The Little Rock Nine (Minnijean Brown, Elizabeth Eckford, Ernest Green, Thelma Mothershed, Melba Patillo, Gloria Ray, Terrence Roberts, Jefferson Thomas, and Carlotta Walls) have created the Little Rock Nine Foundation in an effort to support today's youth to get a quality education. They state on the foundation's website, "Considering the high price we, the Little Rock Nine, had to pay for the right to attend public school, we intend to ensure that future generations do not have to expend the same kind of energy to acquire basic education. By providing financial support for students, urging local and national governmental bodies to maintain high quality systems of instruction, convening forums to discuss and debate questions related to educational delivery systems, and coordinating the publication of materials designed to inform the citizenry about the needs in this arena, we will help make it possible for students of color to reach their educational goals."
Visit the foundation's website to learn more about their scholarship and mentoring program at http://www.littlerock9.com/.
BLACK HISTORY EVENTS
Big Brothers Big Sisters of New York City’s Bigs United Group presents...

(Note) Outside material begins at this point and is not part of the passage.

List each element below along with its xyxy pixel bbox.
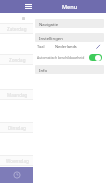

A Black History Month Tribute to Mentoring: Celebrate Our History, Empower Their Future
Join them for drinks, cocktails, networking, and stimulating discussion with their featured speaker: Ryan Mack, Commentator, Community Activist and Mentor
Thursday, February 4, 2010
6:30 – 10pm
Opal Bar Restaurant
251 East 52nd St. and 2nd Avenue, New York
Ticket Price: $35(includes drinks and hors d’oeuvres)Must be 21+
To Purchase Tickets, visit HERE or contact Michael Coughlin at 646-688-1240.
84th Annual Black History Month Luncheon: The History of Black Economic EmpowermentSaturday, February 20, 2010 at The Renaissance Hotel in Washington, DC
The keynote speaker is Marc Morial, President and CEO of the National Urban League; Mistress of Ceremonies is A'Lelia Bundles, Great Granddaughter of Madam C.J. Walker; and the event chair is Vincent Gray, Chairman, Washington DC Council. For more information and to purchase tickets, visit HERE.

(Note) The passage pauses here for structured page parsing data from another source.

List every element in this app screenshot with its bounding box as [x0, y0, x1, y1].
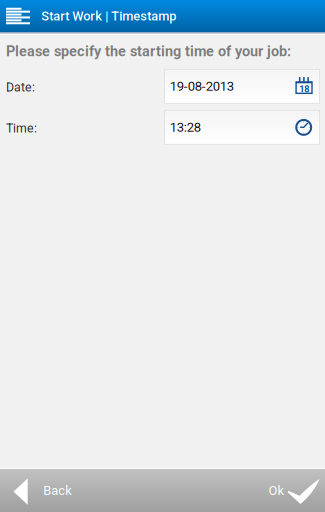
- button[interactable]: Ok: [258, 469, 325, 512]
- staticText: Ok: [268, 483, 284, 498]
- staticText: 13:28: [170, 120, 201, 135]
- staticText: Start Work | Timestamp: [41, 8, 176, 24]
- staticText: Please specify the starting time of your…: [6, 43, 291, 60]
- staticText: Date:: [6, 80, 35, 95]
- button[interactable]: Back: [0, 469, 81, 512]
- staticText: Time:: [6, 121, 37, 136]
- staticText: 18: [299, 84, 309, 94]
- staticText: 19-08-2013: [170, 79, 234, 94]
- button[interactable]: Menu: [0, 0, 41, 32]
- staticText: Back: [43, 483, 71, 498]
- button[interactable]: 19-08-2013: [164, 69, 320, 104]
- button[interactable]: 13:28: [164, 110, 320, 145]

Tallahassee Hosts the Bernard and Shirley Kinsey Collection: Four Centuries of African American Art and History
Previously I profiled Bernard and Shirley Kinsey, philanthropists and art collectors, who have amassed an historic collection of African American art and artifacts from 1632 to the present. Among the artifacts in the collection are the original Emancipation Proclamation dated Sept. 24, 1862; a Buffalo Soldiers 9th Calvary Parade Flag circa 1889; and a letter to Alex Haley written by Malcolm X in 1963.
Their exhibition is now being shown at the Brogan Museum in Tallahassee, Florida, its last stop before the Smithsonian. If you're in Los Angeles, visit their website HERE for more information on 'A Celebration of Black History' opening night event with the Kinseys on February 4th at the Ebony Repertory Theatre.

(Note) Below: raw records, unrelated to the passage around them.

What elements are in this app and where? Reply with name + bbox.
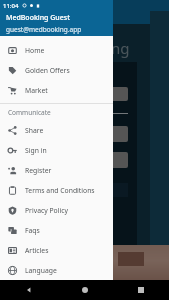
- staticText: Golden Offers: [25, 66, 70, 75]
- staticText: MedBooking Guest: [6, 13, 70, 23]
- staticText: Terms and Conditions: [25, 186, 95, 195]
- staticText: Privacy Policy: [25, 206, 68, 215]
- button[interactable]: Home: [57, 280, 113, 300]
- button[interactable]: Home: [0, 40, 113, 60]
- button[interactable]: Share: [0, 120, 113, 140]
- button[interactable]: Sign in: [0, 140, 113, 160]
- button[interactable]: Golden Offers: [0, 60, 113, 80]
- button[interactable]: Language: [0, 260, 113, 280]
- staticText: Market: [25, 86, 48, 95]
- staticText: MedBooking: [40, 38, 130, 58]
- button[interactable]: Privacy Policy: [0, 200, 113, 220]
- staticText: Share: [25, 126, 44, 135]
- button[interactable]: Register: [0, 160, 113, 180]
- staticText: 11:04: [3, 2, 19, 10]
- staticText: Faqs: [25, 226, 40, 235]
- staticText: Home: [25, 46, 45, 55]
- button[interactable]: Terms and Conditions: [0, 180, 113, 200]
- staticText: Communicate: [8, 108, 51, 117]
- button[interactable]: Recents: [113, 280, 169, 300]
- button[interactable]: Articles: [0, 240, 113, 260]
- button[interactable]: Faqs: [0, 220, 113, 240]
- button[interactable]: Market: [0, 80, 113, 100]
- staticText: Register: [25, 166, 52, 175]
- staticText: Language: [25, 266, 57, 275]
- staticText: Articles: [25, 246, 49, 255]
- staticText: guest@medbooking.app: [6, 25, 82, 34]
- staticText: Sign in: [25, 146, 47, 155]
- button[interactable]: Back: [0, 280, 57, 300]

INTERNATIONAL CIVIL RIGHTS MUSEUM HOSTS GRAND OPENING
On February 1st, the International Civil Rights Museum opens in Greensboro, North Carolina at the former location of a Woolworth's store, site of the Greensboro sit ins that occurred fifty years ago, sparking similar sit in demonstrations across the nation. For more information on events commemorating the museum's opening, visit HERE and the website at http://www.sitinmovement.org/.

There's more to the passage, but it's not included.